The mosque in Novogrudok

 One of the most ancient, picturesque and beautiful towns of Belarus is rightly considered to be Novogrudok where among the abundance of Orthodox temples replenishing the gold fund of the Belarusian architecture, in the country part of the modest Lenin Street, a true curiosity majestically stands – a mosque in Novogrudok. This structure has appeared there not for nothing. There are reliable data according to which Tartars settled actively on that territory in the XVIII century and lived there up to the XX century. But they began to construct their sanctuaries in the Grand Duchy of Lithuania much earlier: it is believed that since the XIV century, a lot of mosques have been constructed in different corners of the large country; many of them have perfectly survived and still function attracting tourists. During the period of the Grand Duchy of Lithuania, the king permitted the construction of mosques; in the Polish-Lithuanian Commonwealth, that right was given to the Vilno bishop.

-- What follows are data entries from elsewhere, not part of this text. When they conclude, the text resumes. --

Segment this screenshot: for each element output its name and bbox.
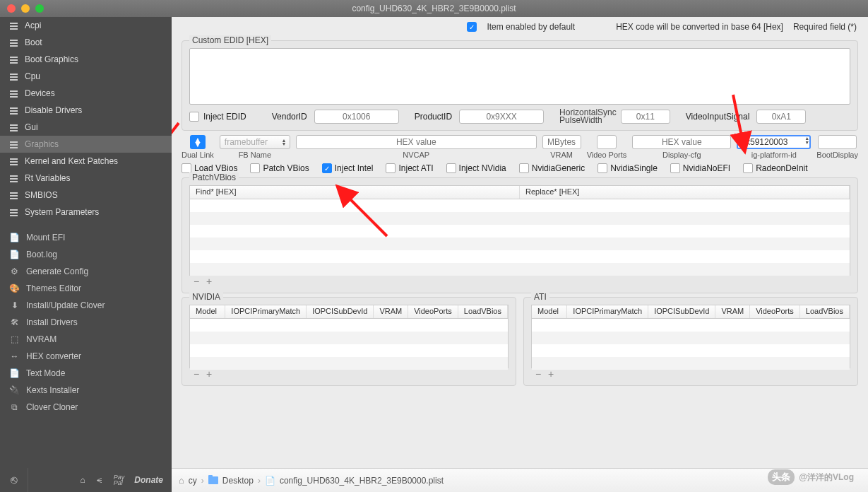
tool-clover-cloner[interactable]: ⧉Clover Cloner xyxy=(0,399,172,416)
home-icon: ⌂ xyxy=(179,475,184,486)
patch-vbios-header: Find* [HEX] Replace* [HEX] xyxy=(189,185,850,199)
tools-icon: 🛠 xyxy=(10,318,19,327)
sidebar-footer: ⎋ ⌂ ⪪ PayPal Donate xyxy=(0,468,172,492)
sidebar-item-system-parameters[interactable]: System Parameters xyxy=(0,204,172,221)
nvidia-noefi-checkbox[interactable] xyxy=(670,163,680,173)
custom-edid-textarea[interactable] xyxy=(189,48,850,105)
doc-icon: 📄 xyxy=(10,369,19,378)
ati-table[interactable] xyxy=(531,319,850,368)
ati-header: Model IOPCIPrimaryMatch IOPCISubDevId VR… xyxy=(531,305,850,319)
inject-nvidia-checkbox[interactable] xyxy=(446,163,456,173)
remove-row-button[interactable]: − xyxy=(533,370,544,380)
sidebar-item-kernel-kext[interactable]: Kernel and Kext Patches xyxy=(0,153,172,170)
remove-row-button[interactable]: − xyxy=(191,370,202,380)
nvidia-header: Model IOPCIPrimaryMatch IOPCISubDevId VR… xyxy=(189,305,509,319)
enabled-checkbox[interactable]: ✓ xyxy=(467,22,477,32)
tool-install-clover[interactable]: ⬇Install/Update Clover xyxy=(0,297,172,314)
tool-kexts-installer[interactable]: 🔌Kexts Installer xyxy=(0,382,172,399)
titlebar: config_UHD630_4K_HBR2_3E9B0000.plist xyxy=(0,0,868,17)
ati-group: ATI Model IOPCIPrimaryMatch IOPCISubDevI… xyxy=(523,297,858,386)
sidebar-item-boot[interactable]: Boot xyxy=(0,34,172,51)
swap-icon: ↔ xyxy=(10,352,19,361)
patch-vbios-checkbox[interactable] xyxy=(250,163,260,173)
close-button[interactable] xyxy=(7,4,16,13)
tool-text-mode[interactable]: 📄Text Mode xyxy=(0,365,172,382)
tool-generate-config[interactable]: ⚙Generate Config xyxy=(0,263,172,280)
boot-display-input[interactable] xyxy=(818,135,857,149)
sidebar-item-disable-drivers[interactable]: Disable Drivers xyxy=(0,102,172,119)
file-icon: 📄 xyxy=(265,476,275,486)
nvidia-table[interactable] xyxy=(189,319,509,368)
radeon-deinit-checkbox[interactable] xyxy=(743,163,753,173)
minimize-button[interactable] xyxy=(21,4,30,13)
add-row-button[interactable]: + xyxy=(545,370,557,380)
sidebar-item-gui[interactable]: Gui xyxy=(0,119,172,136)
window-title: config_UHD630_4K_HBR2_3E9B0000.plist xyxy=(352,4,516,13)
hex-note: HEX code will be converted in base 64 [H… xyxy=(616,22,783,32)
chevron-updown-icon: ▲▼ xyxy=(280,136,288,148)
tool-install-drivers[interactable]: 🛠Install Drivers xyxy=(0,314,172,331)
plug-icon: 🔌 xyxy=(10,386,19,395)
sidebar-item-boot-graphics[interactable]: Boot Graphics xyxy=(0,51,172,68)
hsync-input[interactable] xyxy=(621,110,670,124)
tool-mount-efi[interactable]: 📄Mount EFI xyxy=(0,229,172,246)
inject-intel-checkbox[interactable]: ✓ xyxy=(322,163,332,173)
tool-themes-editor[interactable]: 🎨Themes Editor xyxy=(0,280,172,297)
add-row-button[interactable]: + xyxy=(203,277,215,287)
remove-row-button[interactable]: − xyxy=(191,277,202,287)
sidebar-item-devices[interactable]: Devices xyxy=(0,85,172,102)
chevron-updown-icon: ▲▼ xyxy=(804,136,809,145)
vis-input[interactable] xyxy=(756,110,806,124)
load-vbios-checkbox[interactable] xyxy=(182,163,191,173)
required-note: Required field (*) xyxy=(793,22,857,32)
sidebar-item-acpi[interactable]: Acpi xyxy=(0,17,172,34)
vram-input[interactable] xyxy=(542,135,581,149)
tool-hex-converter[interactable]: ↔HEX converter xyxy=(0,348,172,365)
fb-name-select[interactable]: framebuffer▲▼ xyxy=(220,135,290,149)
main-panel: ✓ Item enabled by default HEX code will … xyxy=(172,17,868,468)
add-row-button[interactable]: + xyxy=(203,370,215,380)
enabled-label: Item enabled by default xyxy=(487,22,575,32)
svg-line-0 xyxy=(172,123,179,169)
zoom-button[interactable] xyxy=(35,4,44,13)
inject-ati-checkbox[interactable] xyxy=(386,163,396,173)
video-ports-input[interactable] xyxy=(597,135,617,149)
sidebar-item-cpu[interactable]: Cpu xyxy=(0,68,172,85)
productid-input[interactable] xyxy=(459,110,544,124)
folder-icon xyxy=(208,476,218,484)
patch-vbios-group: PatchVBios Find* [HEX] Replace* [HEX] −+ xyxy=(182,177,858,293)
patch-vbios-table[interactable] xyxy=(189,199,850,276)
crumb-user[interactable]: cy xyxy=(189,476,197,486)
download-icon: ⬇ xyxy=(10,301,19,310)
breadcrumb: ⌂ cy › Desktop › 📄 config_UHD630_4K_HBR2… xyxy=(172,468,868,492)
home-icon[interactable]: ⌂ xyxy=(81,475,85,485)
sidebar-item-graphics[interactable]: Graphics xyxy=(0,136,172,153)
gear-icon: ⚙ xyxy=(10,267,19,276)
sidebar-item-smbios[interactable]: SMBIOS xyxy=(0,187,172,204)
palette-icon: 🎨 xyxy=(10,284,19,293)
display-cfg-input[interactable] xyxy=(632,135,731,149)
nvidia-group: NVIDIA Model IOPCIPrimaryMatch IOPCISubD… xyxy=(182,297,516,386)
tool-boot-log[interactable]: 📄Boot.log xyxy=(0,246,172,263)
copy-icon: ⧉ xyxy=(10,403,19,412)
paypal-icon: PayPal xyxy=(114,474,125,486)
crumb-desktop[interactable]: Desktop xyxy=(222,476,254,486)
sidebar-item-rt-variables[interactable]: Rt Variables xyxy=(0,170,172,187)
vendorid-input[interactable] xyxy=(314,110,399,124)
nvidia-generic-checkbox[interactable] xyxy=(519,163,529,173)
crumb-file[interactable]: config_UHD630_4K_HBR2_3E9B0000.plist xyxy=(280,476,444,486)
chip-icon: ⬚ xyxy=(10,335,19,344)
ig-platform-id-input[interactable] xyxy=(737,135,811,149)
donate-button[interactable]: Donate xyxy=(134,475,163,485)
exit-button[interactable]: ⎋ xyxy=(0,468,28,492)
doc-icon: 📄 xyxy=(10,250,19,259)
nvcap-input[interactable] xyxy=(296,135,537,149)
sidebar: Acpi Boot Boot Graphics Cpu Devices Disa… xyxy=(0,17,172,468)
share-icon[interactable]: ⪪ xyxy=(95,475,104,485)
doc-icon: 📄 xyxy=(10,233,19,242)
nvidia-single-checkbox[interactable] xyxy=(598,163,607,173)
watermark: 头条 @洋洋的VLog xyxy=(768,469,854,485)
dual-link-stepper[interactable]: ▲▼ xyxy=(190,135,206,149)
tool-nvram[interactable]: ⬚NVRAM xyxy=(0,331,172,348)
inject-edid-checkbox[interactable] xyxy=(189,112,199,122)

The mosque in Novogrudok is one of the most ancient Tartar sanctuaries in Belarus. It appeared in the XVI century approximately on the same site where it is today. In times gone by, the building had a special annex through which women could get to the mosque. The new building gradually fell into a state of neglect and then the leader of the mosque requested the town authorities to construct a new sanctuary that was built with lightning speed and officially opened in 1855. In photographs of the time, the mosque stands on a massive basement made of stone with shingle roofing that in other photos made later has become leaky. It was not surprising that the building required repairs that were carried out in the 30s of the last century: the roof was coated with zinc and the window frames were changed. There was a religious school for a long time, established on the basis of the mosque, but later it was closed.

After the Second World War, the mosque fell into decay in Novogrudok: divine services were not held for a long period, the doors were heavy locked. Some time later, the mosque became an ordinary house. In the 90s of the last century, the mosque was fully restored by using the funds of believers and still functions. Its official opening was timed to the memorial date – the 600th anniversary of the settlement of Tartars in the territory of Belarus. The mosque of Novogrudok has unshowy architecture and the sanctuary looks like an ordinary Tartar house. It has no tent decorating mosques. The sanctuary has a tiny dome.

The mosque in Novogrudok is a Tartar sanctuary of a great value that is rightly inscribed on the List of Cultural Heritage of the Republic of Belarus. Tourists from different corners of the country come to Novogrudok district to look at the mosque that has survived up to now through many centuries. The mosque in Novogrudok demonstrates how Belarusians respect religions of other nationalities.